Interpreting a Bayesian Phase II Futility Clinical Trial (309874)

Jonathan Beall, Medical University of South Carolina 
*Christy Cassarly, Medical University of South Carolina 
Renee' Martin, Medical University of South Carolina 

Keywords: Bayesian, Phase II, Futility, Clinical Trial

A resurgence of research into Phase II trial design in the mid-2000s led to the use of futility designs in a wide variety of disease areas. Phase II futility studies differ from efficacy studies in that their null hypothesis is that treatment, relative to control, does not meet or exceed the level of benefit required to justify additional study.
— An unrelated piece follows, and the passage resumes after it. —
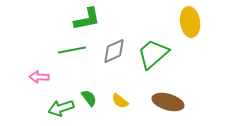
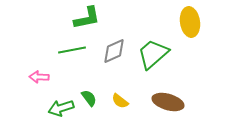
green L-shape: moved 1 px up
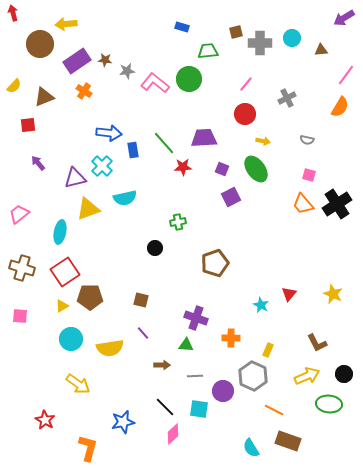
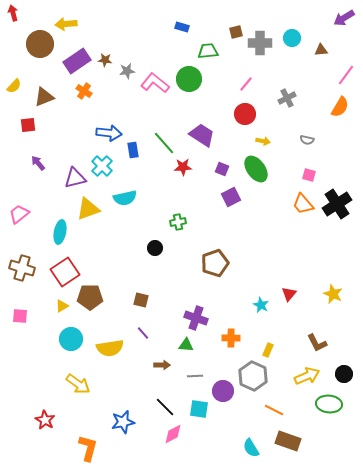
purple trapezoid at (204, 138): moved 2 px left, 3 px up; rotated 36 degrees clockwise
pink diamond at (173, 434): rotated 15 degrees clockwise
A rejection of the null hypothesis indicates that the treatment should not proceed to a larger confirmatory trial. While much work has focused on Phase II trials in the frequentist paradigm, a literature search returned no examples of futility trials conducted in the Bayesian setting. In addition to other benefits, Bayesian approaches allow for the quantification of key probabilities, such as the predictive probability of current trial success or even the predictive probability of a future trial’s success. In this presentation, we provide an illustration of the design and interpretation of a Phase II futility study designed in the Bayesian framework. We focus on the operating characteristics of a motivating trial based on a simulation study, as well as the general interpretation of outcomes and type I and type II errors in this framework.